Please reproduce the entries in full. Keep every character the same.

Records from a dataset

━━━━━━━━━━

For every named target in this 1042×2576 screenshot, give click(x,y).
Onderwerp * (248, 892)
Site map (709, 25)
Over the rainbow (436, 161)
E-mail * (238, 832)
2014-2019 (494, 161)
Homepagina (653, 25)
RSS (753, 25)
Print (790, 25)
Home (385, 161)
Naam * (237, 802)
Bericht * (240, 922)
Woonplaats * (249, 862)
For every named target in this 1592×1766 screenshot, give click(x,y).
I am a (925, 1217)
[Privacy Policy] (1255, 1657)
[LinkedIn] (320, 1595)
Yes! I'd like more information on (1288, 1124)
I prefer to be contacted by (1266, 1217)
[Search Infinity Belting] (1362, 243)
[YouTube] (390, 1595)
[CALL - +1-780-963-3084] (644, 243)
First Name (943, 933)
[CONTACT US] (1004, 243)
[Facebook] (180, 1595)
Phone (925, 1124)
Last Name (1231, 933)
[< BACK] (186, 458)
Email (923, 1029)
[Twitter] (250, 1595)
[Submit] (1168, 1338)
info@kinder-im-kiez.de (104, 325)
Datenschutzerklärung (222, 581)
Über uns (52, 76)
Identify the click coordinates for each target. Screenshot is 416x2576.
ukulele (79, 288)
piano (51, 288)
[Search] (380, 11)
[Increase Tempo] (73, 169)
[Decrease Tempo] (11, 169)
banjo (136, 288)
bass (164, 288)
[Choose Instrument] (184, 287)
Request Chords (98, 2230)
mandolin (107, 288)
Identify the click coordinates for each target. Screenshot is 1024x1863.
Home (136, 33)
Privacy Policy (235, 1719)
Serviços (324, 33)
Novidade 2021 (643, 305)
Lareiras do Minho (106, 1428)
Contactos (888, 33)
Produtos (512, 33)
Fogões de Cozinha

━━━━━━━━━━

■ **Finished exercise**
For every named target in this 1042×2576 screenshot, give click(x,y).
Onderwerp * (248, 892)
Site map (709, 25)
Over the rainbow (436, 161)
E-mail * (238, 832)
2014-2019 (494, 161)
Homepagina (653, 25)
RSS (753, 25)
Print (790, 25)
Home (385, 161)
Naam * (237, 802)
Bericht * (240, 922)
Woonplaats * (249, 862)
For every named target in this 1592×1766 screenshot, give click(x,y).
I am a (925, 1217)
[Privacy Policy] (1255, 1657)
[LinkedIn] (320, 1595)
Yes! I'd like more information on (1288, 1124)
I prefer to be contacted by (1266, 1217)
[Search Infinity Belting] (1362, 243)
[YouTube] (390, 1595)
[CALL - +1-780-963-3084] (644, 243)
First Name (943, 933)
[CONTACT US] (1004, 243)
[Facebook] (180, 1595)
Phone (925, 1124)
Last Name (1231, 933)
[< BACK] (186, 458)
Email (923, 1029)
[Twitter] (250, 1595)
[Submit] (1168, 1338)
info@kinder-im-kiez.de (104, 325)
Datenschutzerklärung (222, 581)
Über uns (52, 76)
Identify the click coordinates for each target. Screenshot is 416x2576.
ukulele (79, 288)
piano (51, 288)
[Search] (380, 11)
[Increase Tempo] (73, 169)
[Decrease Tempo] (11, 169)
banjo (136, 288)
bass (164, 288)
[Choose Instrument] (184, 287)
Request Chords (98, 2230)
mandolin (107, 288)
Identify the click coordinates for each target. Screenshot is 1024x1863.
Home (136, 33)
Privacy Policy (235, 1719)
Serviços (324, 33)
Novidade 2021 (643, 305)
Lareiras do Minho (106, 1428)
Contactos (888, 33)
Produtos (512, 33)
Fogões de Cozinha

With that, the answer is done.